On Fri, Jul 18, 2008 at 09:07:23AM +1000, Shehjar Tikoo wrote:
> J. Bruce Fields wrote:
>> On Wed, Jul 16, 2008 at 11:44:13AM +1000, Shehjar Tikoo wrote:
>>> Please see the attached patches for adding
>>> pre-allocation support into nfsd writes. Comments follow.
>>> a. 01_vfs_fallocate.patch
>>> Adds vfs_fallocate. Basically, encapsulates the call to
>>> inode->i_op->fallocate, which is currently called directly from
>>> sys_fallocate, which takes a file descriptor as argument, but nfsd
>>> needs to operate on struct file's.
>>> b. 02_init_file_prealloc_limit.patch
>>> Adds a new member to struct file, to keep track of how much has been
>>> preallocated for this file. For now, adding to struct file seemed an
>>> easy way to keep per-file state about preallocation but this can be
>>> changed to use a nfsd-specific hash table that maps (dev, ino) to
>>> per-file pre-allocation state.
>>> c. 03_nfsd_fallocate.patch
>>> Wires in the call to vfs_fallocate into nfsd_vfs_write.
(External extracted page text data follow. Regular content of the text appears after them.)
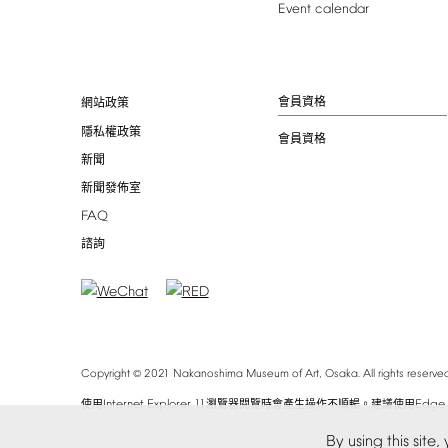
Event
calendar
會員資格
網站政策
隱私權政策
會員資格
新聞
新聞發佈室
FAQ
諮詢
©
Copyright
2021
Nakanoshima
Museum
of
Art,
Osaka.
All
rights
reserved
Internet
Explorer
11
Edge
使用
瀏覽器閱覽時會產生操作不順暢。建議使用
By
using
this
site,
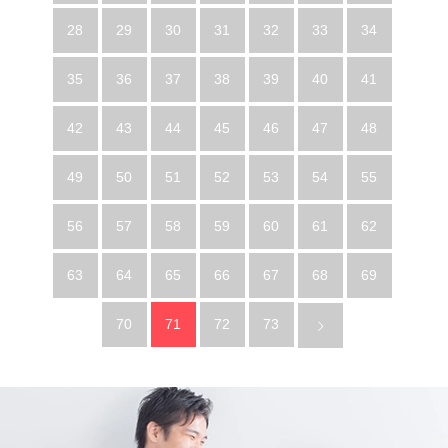
28
29
30
31
32
33
34
35
36
37
38
39
40
41
42
43
44
45
46
47
48
49
50
51
52
53
54
55
56
57
58
59
60
61
62
63
64
65
66
67
68
69
70
71
72
73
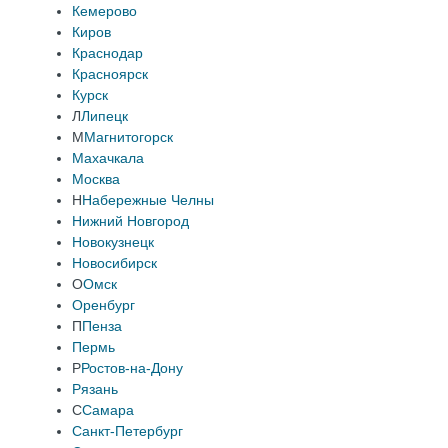
Кемерово
Киров
Краснодар
Красноярск
Курск
Л
Липецк
М
Магнитогорск
Махачкала
Москва
Н
Набережные Челны
Нижний Новгород
Новокузнецк
Новосибирск
О
Омск
Оренбург
П
Пенза
Пермь
Р
Ростов-на-Дону
Рязань
С
Самара
Санкт-Петербург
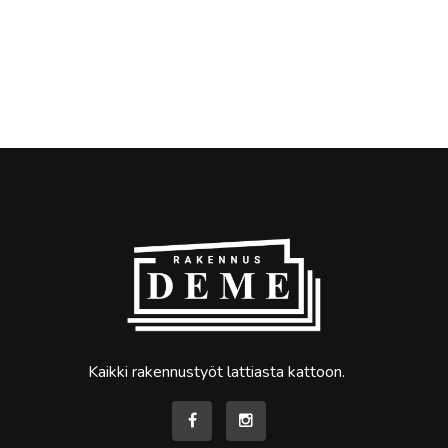
Kaikki rakennustyöt lattiasta kattoon.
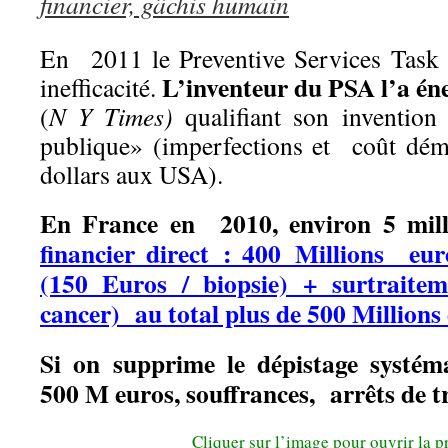
financier, gâchis humain
En 2011 le Preventive Services Task
L’inventeur du PSA l’a é
inefficacité.
(
N Y Times)
qualifiant son invention
publique» (imperfections et coût dém
dollars aux USA).
En France en 2010, environ 5 milli
financier direct : 400 Millions euro
(150 Euros / biopsie) + surtraite
cancer) au total plus de 500 Millions 
Si on supprime le dépistage systém
500 M euros, souffrances, arrêts de tr
Cliquer sur l’image pour ouvrir la p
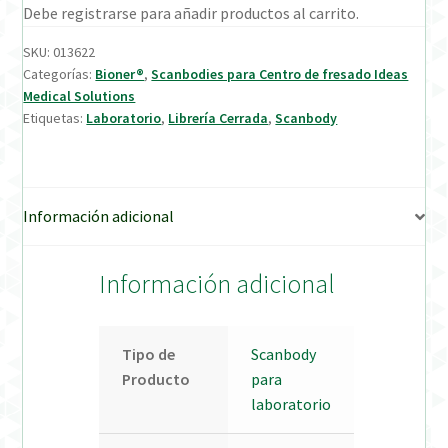
Debe registrarse para añadir productos al carrito.
Verification Required
SKU:
013622
Categorías:
Bioner®
,
Scanbodies para Centro de fresado Ideas
Medical Solutions
Welcome to DELTA Abutments | Tienda Online!
Etiquetas:
Laboratorio
,
Librería Cerrada
,
Scanbody
Información adicional
Información adicional
Tipo de
Scanbody
Producto
para
laboratorio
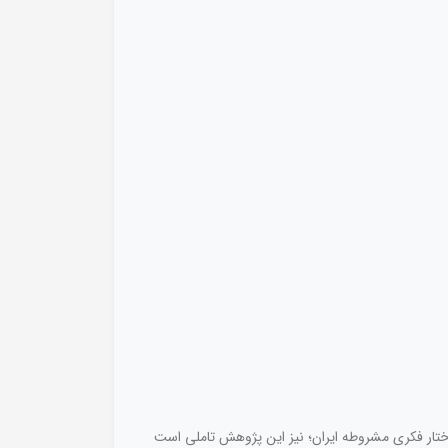
اختار فکری مشروطه ایران؛ نیز این پژوهش تاملی است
>>> For now, the function nfsd_get_prealloc_len uses a very simple
>>> method to determine when and how much to pre-allocate. This can change
>>> if needed.
>>> This patch also adds two module_params that control pre-allocation:
>>> 1. /sys/module/nfsd/parameters/nfsd_prealloc
>>> Determine whether to pre-allocate.
>>> 2. /sys/module/nfsd/parameters/nfsd_prealloc_len
>>> How much to pre-allocate. Default is 5Megs.
>> So, if I understand the algorithm right:
>> - Initialize f_prealloc_len to 0.
>> - Ignore any write(offset, cnt) contained entirely in the range
>> (0, f_prealloc_len).
>> - For any write outside that range, extend f_prealloc_len to
>> offset + 5MB and call vfs_alloc(., ., offset, 5MB)
>> (where the 5MB is actually the configurable nfsd_prealloc_len parameter
> Yes. However, it doesnt handle all the ways in which write requests
> can come in at the server but the aim was to test for sequential
> writes as a proof of concept first.
>>> The patches are based against 220.127.116.11.
>>> See the following two plots for read and write performance, with and
>>> without pre-allocation support. Tests were run using iozone. The
>>> filesystem was ext4 with extents enabled. The testbed used two Itanium
>>> machines as client and server, connected through a Gbit network with
>>> jumbo frames enabled. The filesystem was aged with various iozone and
>>> kernel compilation workloads that consumed 45G of a 64G disk.
>>> Server side mount options:
>>> Client side mount options:
>>> 1. Read test
>> Sorry, I don't understand exactly what iozone is doing in this test (and
>> the below). Is it just doing sequential 64k reads (or, below, writes)
>> through a 2G file?
> Yes, write tests involve sequential writes with and without
> pre-allocation. The read tests read back the same file sequentially.
> So if we set nfsd_prealloc_len to 5Megs, then the sequential writes
> will be written to preallocated blocks of 5Megs. Once nfsd realizes
> that we've written to the previously pre-allocated block, it will
> pre-allocate another 5Mb block. The corresponding read test will be read
> back the same file to determine the affect of
> 5Meg preallocation on read throughput.
>>> Read throughput clearly benefits due to the contiguity of disk blocks.
>>> In the best case, i.e. with pre-allocation of 4 and 5 Mb during the
>>> writing of the test file, throughput, during read of the same
>>> file, more than doubles.
>>> 2. Write test
>>> Going just by read performance, pre-allocation would be a nice thing
>>> to have *but* note that write throughput also decreases drastically,
>>> by almost 10 Mb/sec with just 1Mb of pre-allocation.
>> So I guess it's not surprising--you're doing extra work at write time in
>> order to make the reads go faster.
> True. With ext4 it looks like pre-allocation algorithm is not fast
> enough to help nfsd maintain the same throughput as the no
> pre-allocation case. XFS, with its B-tree oriented approach, might
> help but this patch remains to be tested on XFS.
>> A general question: since this preallocation isn't already being done by
>> the filesystem, there must be some reason you think it's appropriate for
>> nfsd but not for other users. What makes nfsd special?
> Nothing special about nfsd. I've been looking at NFS performance so
> thats what I focus on with this patch. As I said in an earlier email,
> the ideal way would be to incorporate pre-allocation into VFS for
> writes which need O_SYNC. The motivation to do that is not so high
> because both ext4 and XFS now do delayed allocation for buffered
OK, fair enough. By the way, if you have code you want to merge at some
point, watch the style:
>>> + if(file->f_prealloc_limit > (offset + cnt))
We normally put a space after the "if" there.